Beaucoup de systèmes hi-fi mettent en avant le haut médium. La réponse en fréquence de notre oreille n’est pas linéaire mais présente une sensibilité plus élevée dans cette partie du spectre qui se situe vers 3 à 4 khz. La conjonction de ses deux phénomènes, un système mettant en avant cette partie du spectre et notre oreille qui y est plus sensible, résulte en une écoute désincarnée, irréelle, erronée mais qui malheureusement est souvent très séduisante.

Cela nous amène à nous poser la question qui est presque philosophique : faut-il préférer le vrai au beau ?

Nous allons restreindre nos propos sur la reproduction de la musique. Je vais étayer mon point de vue, qui comme vous pouvez le deviner privilégie le vrai au beau, par des exemples.

Prenons, pour commencer, les sonates pour violoncelle et piano de Beethoven interprétées par Pierre Fournier et Wilhelm Kempff chez DG. Ce superbe enregistrement met en valeur le dialogue entre violoncelle et piano ainsi que la complémentarité de leurs parties respectves au sein de la partition. Avec un système souffrant du mal décrit ci-dessus, nous perdons le dialogue qui se réduit alors à la main droite du piano et aux cordes de ré et de la (les plus aiguës, du violoncelle). La complémentarité disparait aussi. Elle laisse place à un dialogue dans lesquels l’un ou l’autre des instruments l’emporte tour à tour. L’emphase disparaît, résultat d’un phénomène de compression par absence d'informations contenues dans le bas médium. Les nuances d’appui de Kempff sont gommées. Le plus gros problème est que cette reproduction typée est très agréable à écouter malgré sa pauvreté.

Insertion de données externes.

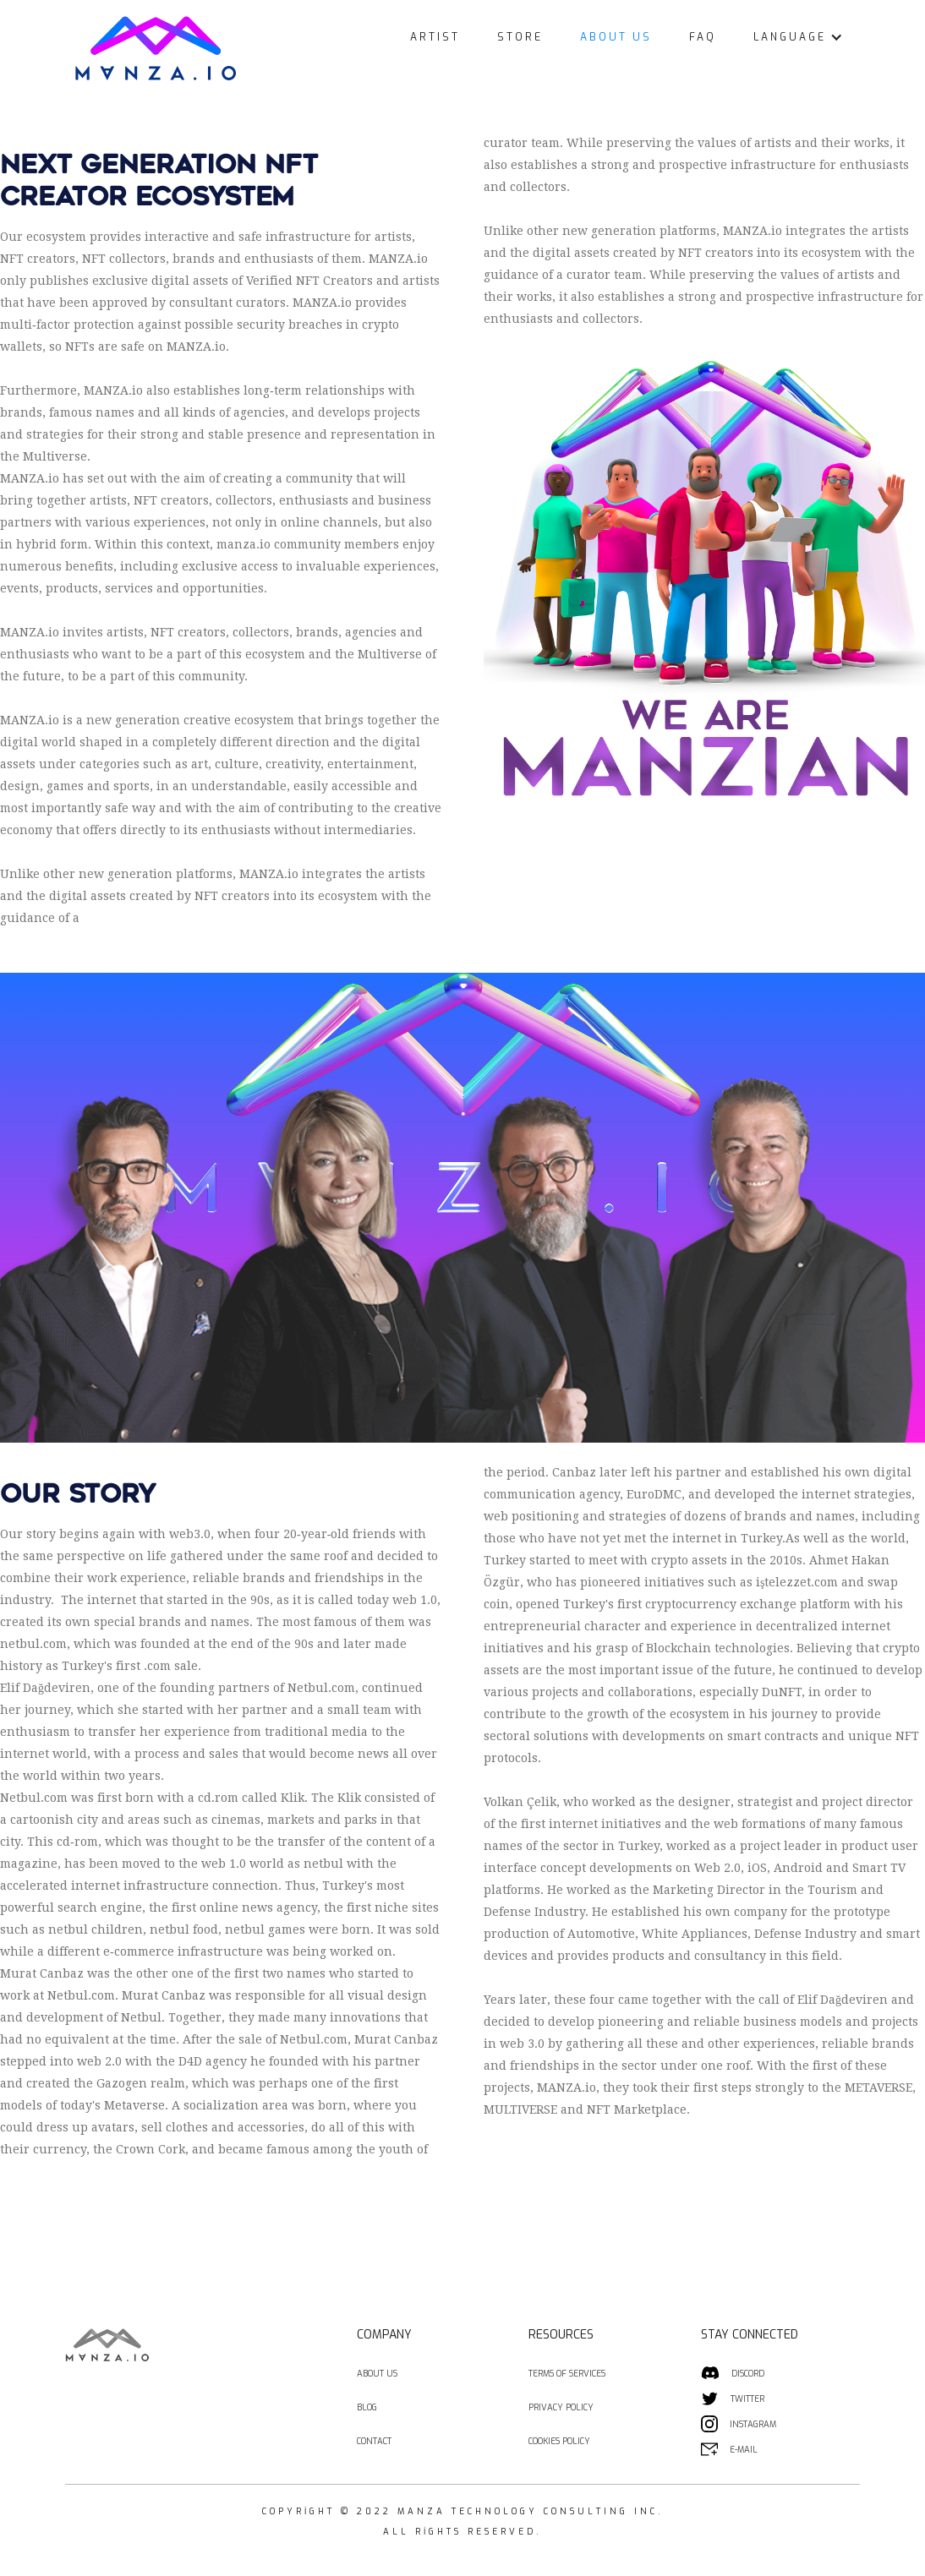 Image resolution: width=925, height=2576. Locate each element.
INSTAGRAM (753, 2424)
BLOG (367, 2407)
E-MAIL (744, 2449)
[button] (798, 37)
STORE (520, 37)
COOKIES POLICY (559, 2441)
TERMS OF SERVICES (566, 2373)
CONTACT (374, 2441)
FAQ (702, 37)
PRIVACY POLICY (561, 2407)
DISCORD (747, 2373)
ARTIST (435, 37)
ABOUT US (616, 37)
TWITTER (747, 2398)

Autre exemple: Le quatuor à cordes, de deux violons, d’un alto et d’un violoncelle. Un système « haut médium » mettra systématiquement en avant les violons au détriment de l’alto et du violoncelle. De plus, la scène sonore sera déformée. Les violons seront plus proches de nous alors qu'ils devraient en principe se situer au même niveau que les autres instruments. Les timbres seront faux provoquant une lévitation au dessus du sol des instruments due au manque de bas médium.

J’ai récemment partagé une écoute avec un client de la Symphonie Fantastique de Berlioz dirigée par Paul Paray. L’objectif était de comparer deux dacs sur un même système. Un des deux dacs mettait en avant le haut médium. Le résultat fut sans appel. L’orchestre était déstructuré, les cuivres prenaient le dessus et passaient à côté du chef d’orchestre, les contrebasses ressemblaient à des violoncelles… Mais le plus grave, cette œuvre au combien démoniaque devenait un gentil petit conte de fées.

DG avait produit, en son temps, un LP montrant les effets dévastateurs du haut médium lorsqu'ils sont mis en avant. Une œuvre symphonique était successivement tronquée de portions de spectre en commençant par le haut. En premier, on coupait la bande passante au dessus de 10 khz. La différence était ténue et le rendu musical toujours aussi riche. Il a fallu descendre à une coupure au dessus de 5khz pour avoir un changement musical notoire de l’œuvre reproduite. Ensuite, même opération mais en partant du bas en dessous de 400hz. L’orchestre était complètement désincarné. Il ne restait de tous ces mucisiens qu’un maigre squelette.

J’aurais des dizaines d’exemples à vous rapporter. Je finirai par Youn Sun Nah avec l’album Light for the people et la chanson Sometimes I’m happy. Celle-ci se situe juste après le morceau très suave Besame Mucho, voix et contrebasse. Avec un système « haut médium » l’écoute de Sometimes I’m happy est stressante et désordonnée. On n’a pas de scène sonore car selon le registre, les instruments se déplacent d’arrière en avant. Le tempo est toujours le même, sans nuance. Ce phénomène de monotonie du tempo vient du masquage des instruments ne se situant pas dans le haut médium. On aboutit aussi à un accompagnement réduit à sa plus simple expression.

Les systèmes mettant en avant le haut médium, masquent le bas médium qui est très informatif. La  reproduction est erronée. Cela peut être très beau, sur des voix par exemple ou une guitare classique. Mais sur des messages plus complexes, quel que soit le style de musique, on perd beaucoup de nuances.

Donc à la question : faut-il préférer le vrai au beau,  sans hésitation je réponds le vrai qui a infiniment plus de nuances. Comment se priver de nuances quand la richesse de l'écriture musicale est justement basée sur celles-ci.

Dans nos systèmes, l’origine de ce haut médium prédominant a diverses causes. Les câbles en sont souvent une et pas la moindre.